Saturday, October 2, 2021

Guys Before Ending

 

Bandung, 1 November 2017


Pertama,

Di semester satu kuliah, temen-temenku dibuat ga bisa tidur nyenyak gara-gara sebuah mata kuliah yang kata mereka paling horor; Algoritma dan Pemrograman, mungkin disamping pemrogramannya agak susah, dosennya juga emang  terkenal dosen paling galak di kampus (sumber: senior). Nasib baiknya, waktu SMA aku sempet jadi ketua koordinator untuk tim Olimpiade Komputer yangmana memang mempelajari soal algoritma. Jadi, ALPRO adalah hal yang ga asing buat aku. Ga heran kalau aku cukup unggul di kelas untuk mata kuliah 4 sks ini. Di sisi lain, ada juga (sebut saja) Hilman, sosok yang kukenal pintar, dewasa, dan lumayan ambis dalam mengejar nilai.

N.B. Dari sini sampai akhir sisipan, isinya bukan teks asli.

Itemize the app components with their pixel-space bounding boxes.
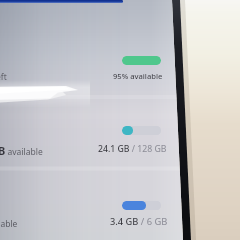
button[interactable]: eft: [0, 44, 240, 112]
staticText: 95% available: [113, 71, 163, 81]
staticText: B available: [0, 143, 43, 158]
staticText: 3.4 GB / 6 GB: [110, 215, 168, 228]
staticText: 24.1 GB / 128 GB: [98, 143, 167, 155]
staticText: ilable: [0, 218, 18, 230]
button[interactable]: B available: [0, 114, 240, 182]
button[interactable]: ilable: [0, 189, 240, 240]
staticText: eft: [0, 71, 7, 83]
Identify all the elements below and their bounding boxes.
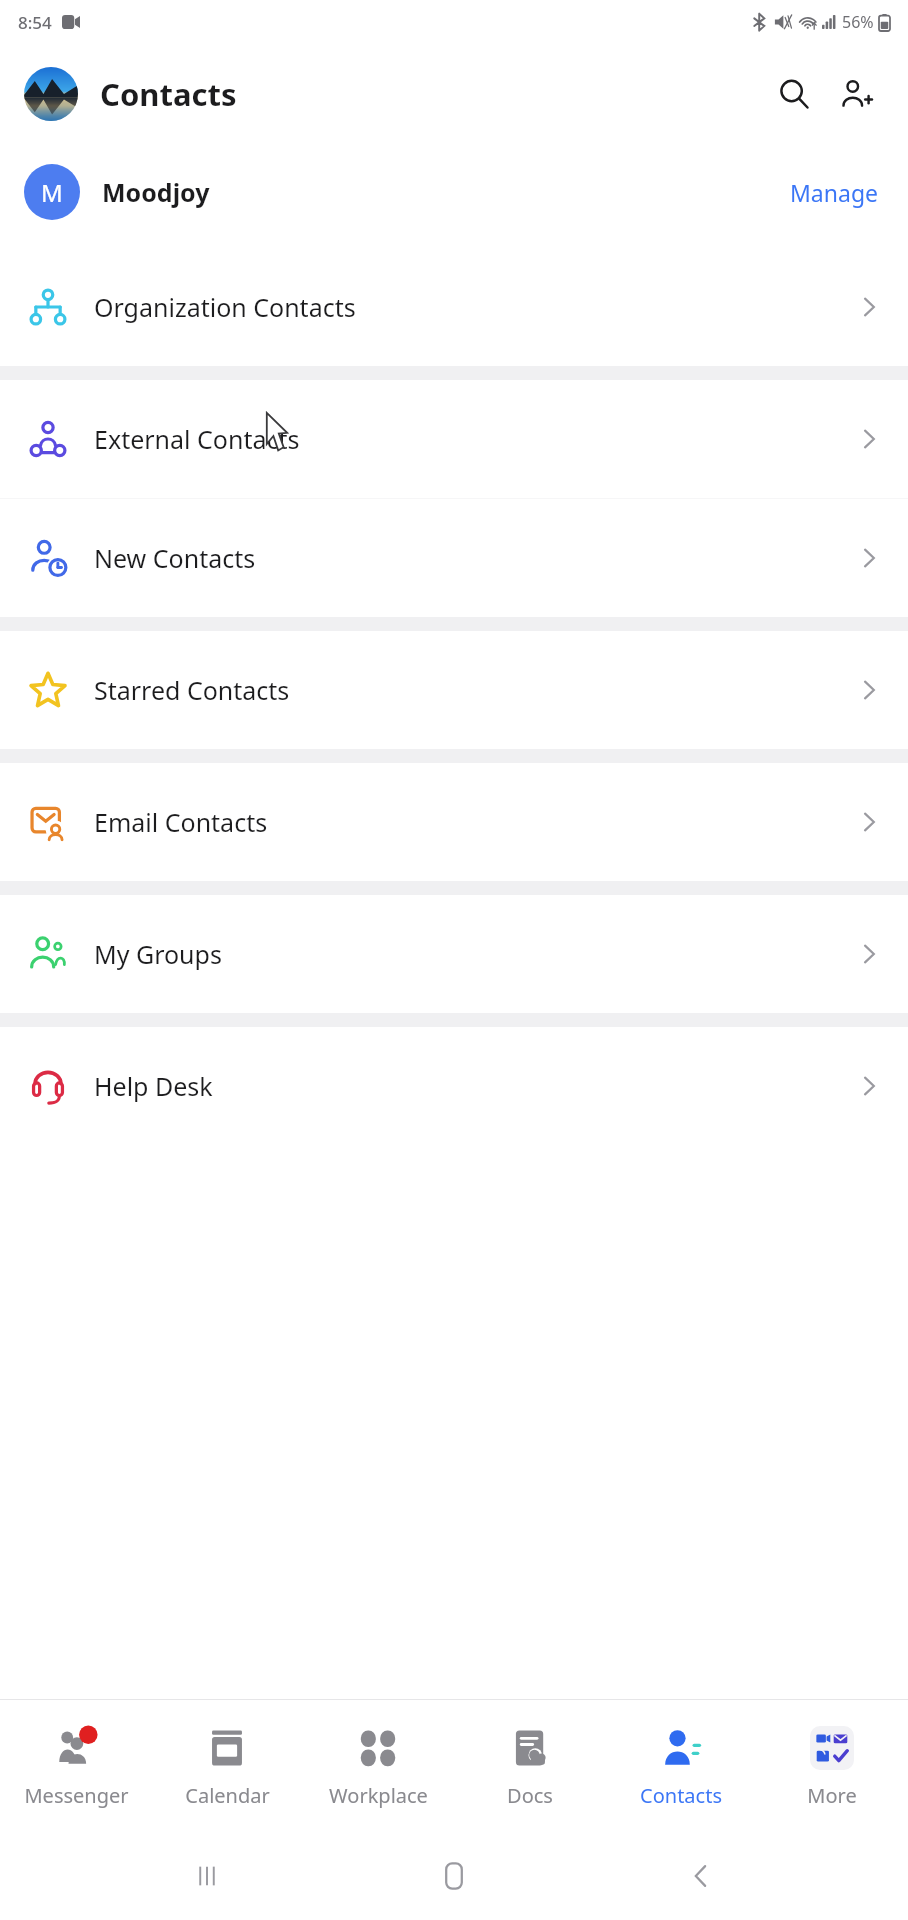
staticText: M <box>41 176 63 209</box>
staticText: Starred Contacts <box>94 673 290 707</box>
staticText: Email Contacts <box>94 805 268 839</box>
button[interactable]: Calendar <box>152 1718 302 1815</box>
button[interactable]: More <box>757 1718 907 1815</box>
staticText: 8:54 <box>18 11 52 34</box>
button[interactable]: Workplace <box>303 1718 453 1815</box>
button[interactable]: Contacts <box>606 1718 756 1815</box>
button[interactable]: Profile <box>24 67 78 121</box>
button[interactable]: Search <box>766 66 822 122</box>
button[interactable]: Add contact <box>828 66 884 122</box>
button[interactable]: Home <box>414 1836 494 1916</box>
staticText: Manage <box>790 177 878 208</box>
button[interactable]: Recent apps <box>167 1836 247 1916</box>
staticText: 56% <box>842 11 874 33</box>
staticText: New Contacts <box>94 541 256 575</box>
staticText: Calendar <box>185 1782 270 1809</box>
staticText: Help Desk <box>94 1069 213 1103</box>
button[interactable]: Help Desk <box>0 1027 908 1145</box>
staticText: Contacts <box>640 1782 722 1809</box>
button[interactable]: External Contacts <box>0 380 908 498</box>
button[interactable]: New Contacts <box>0 499 908 617</box>
staticText: External Contacts <box>94 422 300 456</box>
button[interactable]: Messenger <box>1 1718 151 1815</box>
button[interactable]: Back <box>661 1836 741 1916</box>
staticText: Organization Contacts <box>94 290 356 324</box>
staticText: Moodjoy <box>102 175 210 209</box>
staticText: My Groups <box>94 937 222 971</box>
button[interactable]: M <box>0 144 908 240</box>
button[interactable]: Email Contacts <box>0 763 908 881</box>
button[interactable]: Docs <box>455 1718 605 1815</box>
staticText: Messenger <box>24 1782 129 1809</box>
staticText: Workplace <box>329 1782 428 1809</box>
staticText: Docs <box>507 1782 553 1809</box>
staticText: More <box>807 1782 857 1809</box>
staticText: Contacts <box>100 73 237 115</box>
button[interactable]: Organization Contacts <box>0 248 908 366</box>
button[interactable]: Manage <box>784 171 884 214</box>
button[interactable]: Starred Contacts <box>0 631 908 749</box>
button[interactable]: My Groups <box>0 895 908 1013</box>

Dari awal kuliah, dia mulai sering chat aku entah dengan motif apa. Lama-lama kata “sering” itu lebih cocok dikatakan “setiap waktu”. Sampe akhirnya suatu hari dia jadian sama temenku. Aku sempet mikir “lah, deketnya sama siapa, jadiannya sama siapa” tapi bukan bermaksud cemburu, karena memang aku ga ada perasaan juga, cuma heran aja.

Suatu hari aku denger kabar kalau dia putus sama pacarnya. Dia balik lagi sering chat aku, bahkan dengan perhatian yang... seperti orang punya “perasaan spesial” #YKWIM

Bahkan suatu hari dia nulis surat buat aku, dan dibaca oleh salah satu temen kelas dengan disaksikan oleh temen-temen yang lain. Aku sih ya cuma cengar-cengir aja.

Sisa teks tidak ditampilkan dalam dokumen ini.